The Nuclear Regulatory Commission has launched a special inspection to figure out why a pair of safety valves failed to close last month at the Shearon Harris nuclear plant when the Wake County facility was shut down for refueling.
Four NRC inspectors will spend the week reviewing the mechanical malfunction at the nuclear plant, which is operated by Progress Energy and located less than 25 miles from downtown Raleigh.
The problem at Shearon Harris did not cause a safety hazard but could have jeopardized lives and equipment if the plant’s pipes had burst and blasted scalding steam onto equipment and plant workers, as has happened at other U.S. nuclear plants.
Because of the potential seriousness of the problem, the NRC launched the special inspection, which is more involved than a routine review.
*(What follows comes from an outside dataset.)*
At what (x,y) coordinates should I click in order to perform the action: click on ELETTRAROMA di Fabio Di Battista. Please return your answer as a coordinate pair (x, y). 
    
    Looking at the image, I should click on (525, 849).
Raleigh-based Progress has its own team investigating the mishap to determine if the enormous industrial valves can be repaired or if they will have to be replaced.
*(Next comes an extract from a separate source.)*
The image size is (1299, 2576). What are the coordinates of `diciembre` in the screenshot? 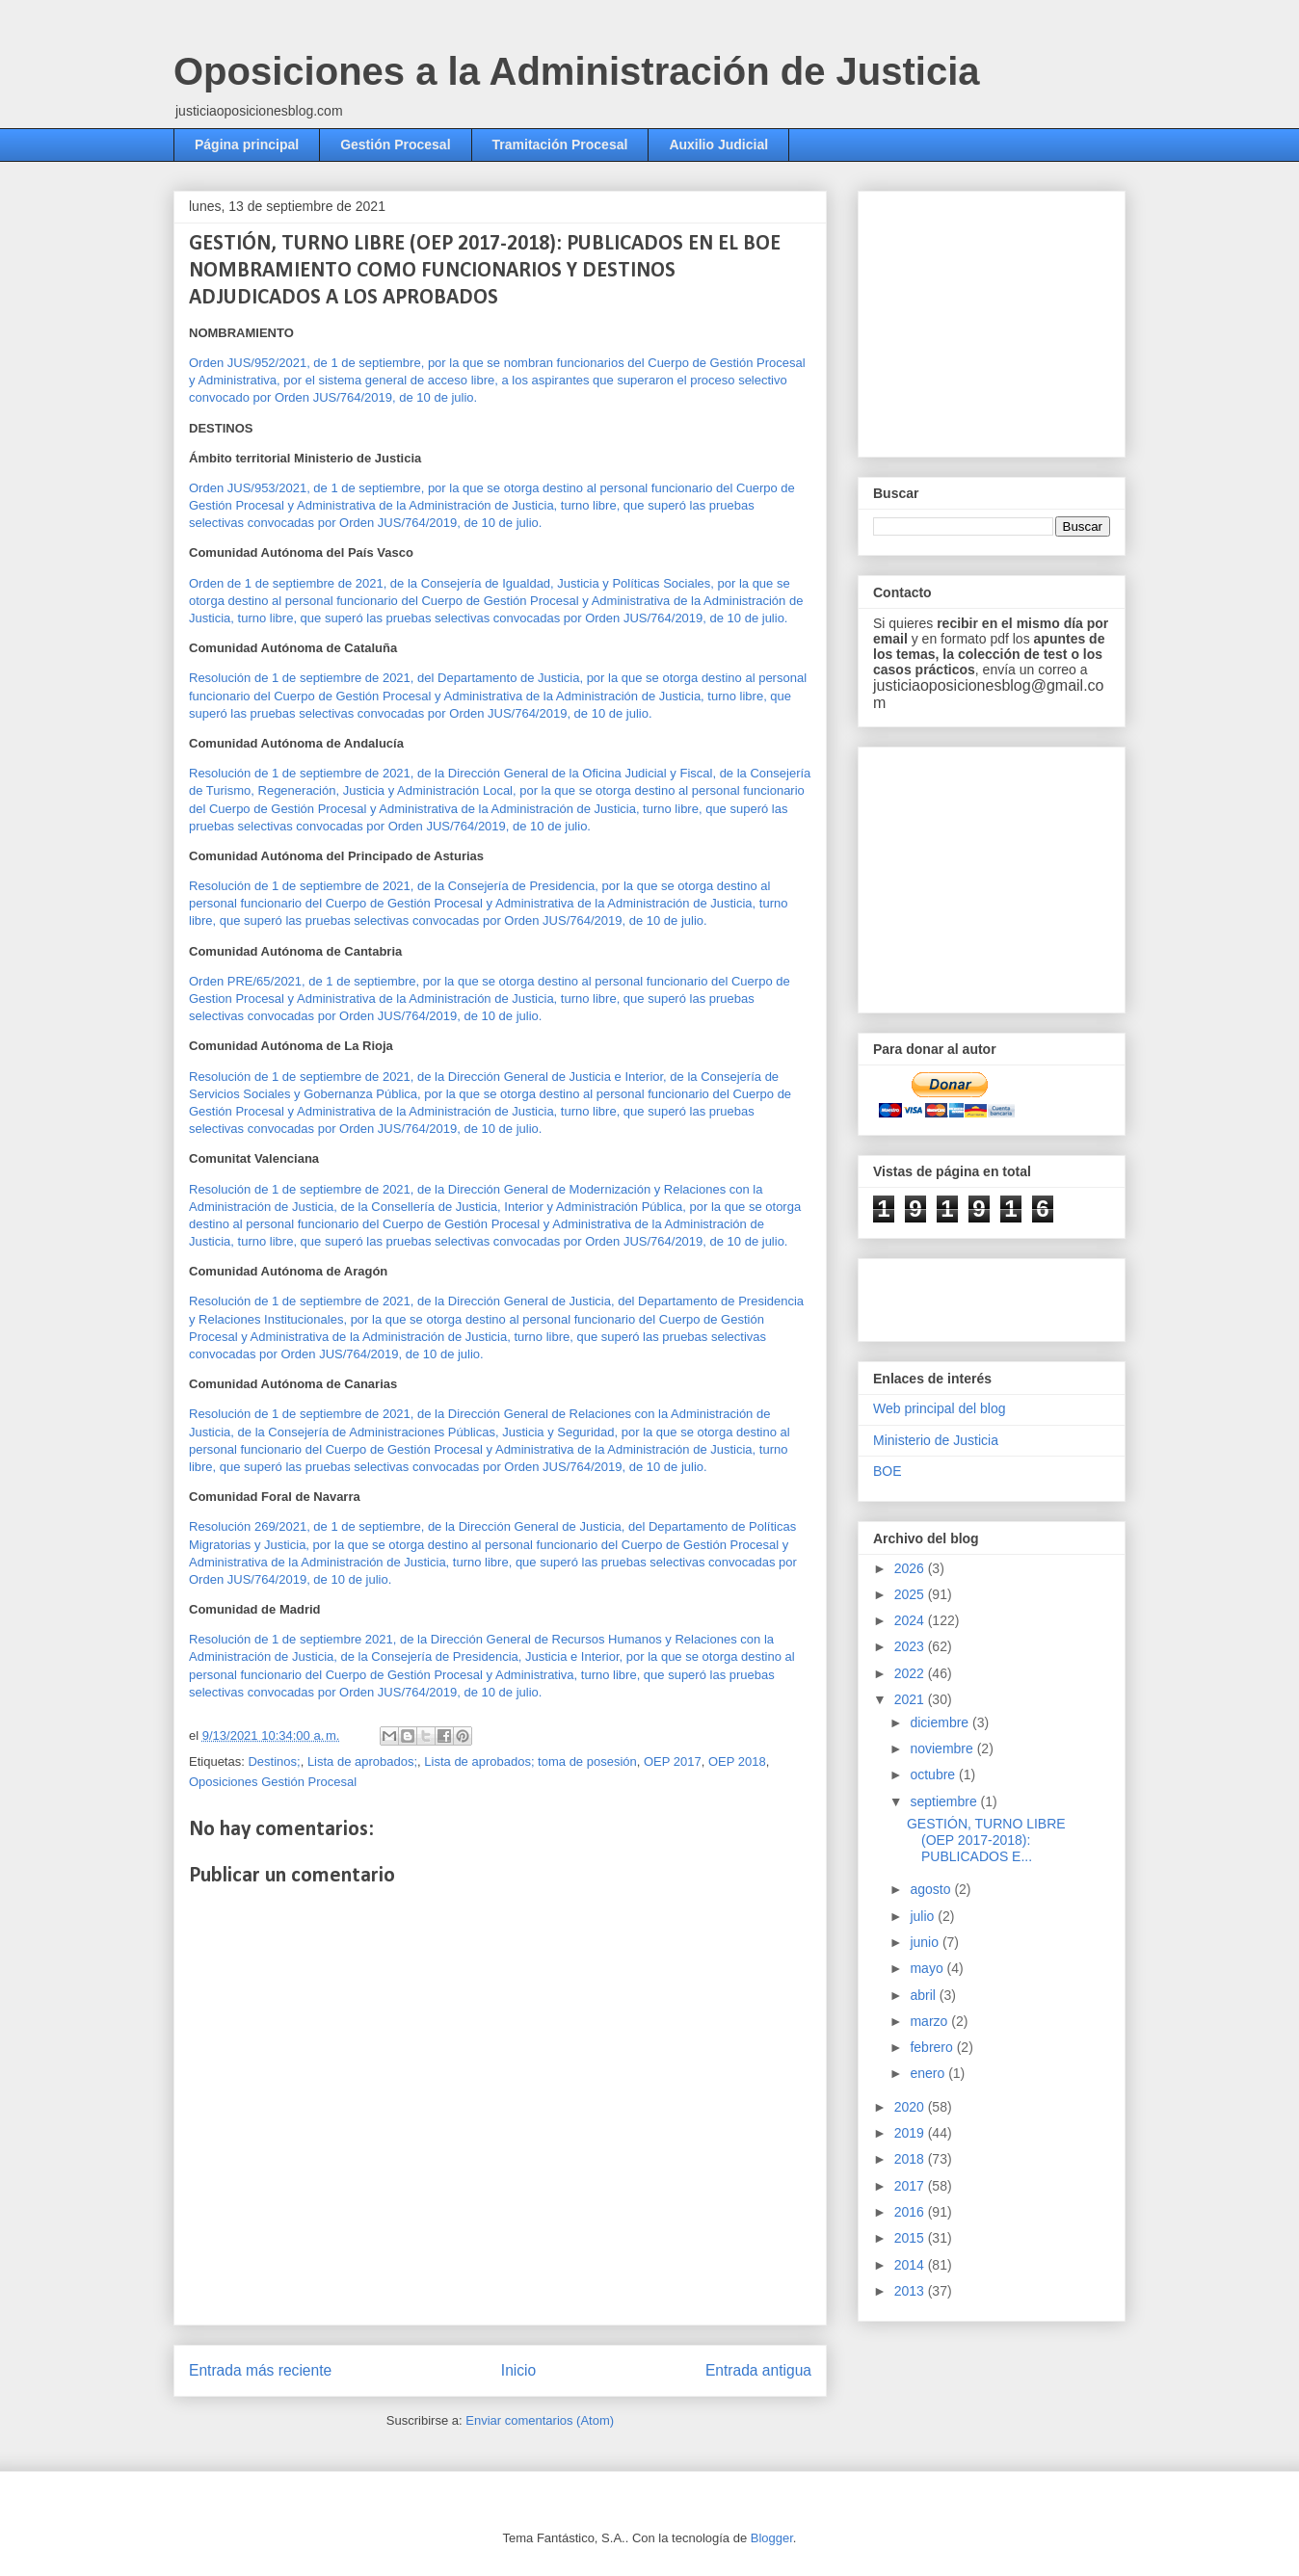 It's located at (941, 1722).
“There was no release of radiation, and the issue posed no threat to public health and safety,” said Progress spokesman Mike Hughes.
The Harris plant has three steam isolation valves that are designed to shut off the flow of high-pressure steam within 5 seconds.
Plant operators attempted to close the valves when they shut down the plant April 21 for a planned refueling. One of the valves took a half hour, and the other required three hours to close fully.
The steam isolation valves are designed to cut off the flow of steam in 32-inch pipes pressurized at 1,000 pounds per square inch, more than 100 times higher than household plumbing.
The Harris plant has several hundred feet of high-pressure steam pipes. The valves are essential safety equipment but too large to close manually and dependent on mechanized shut-downs, said Randy Musser, the NRC’s branch chief in the division of reactor projects.
“These are big valves, bigger than a person,” Musser said. “It wouldn’t be a pretty picture if one of those lines breaks.”
Pipe blowouts are rare but not unheard of. In 1996, seven plant workers at Duke Energy’s Oconee’s nuclear plant in South Carolina were burned when a pipe ruptured as they were working on equipment.
A decade earlier, the NRC investigated “a catastrophic failure” of a feedwater pipe when a valve failure did not stop a rupture that injured and killed workers at the Surry nuclear plant in Virginia.
The NRC’s special inspections team for Shearon Harris includes the NRC’s resident inspector at the plant as well as personnel from the NRC’s Region II office in Atlanta and NRC headquarters in Rockville, Md.
They will review Progress Energy’s actions leading up to the event to determine if the company committed any violations, and they will also examine the performance history of the valves to determine if they have a potential design flaw.
The final results of the review will be issued within 45 days of the completion of the inspection.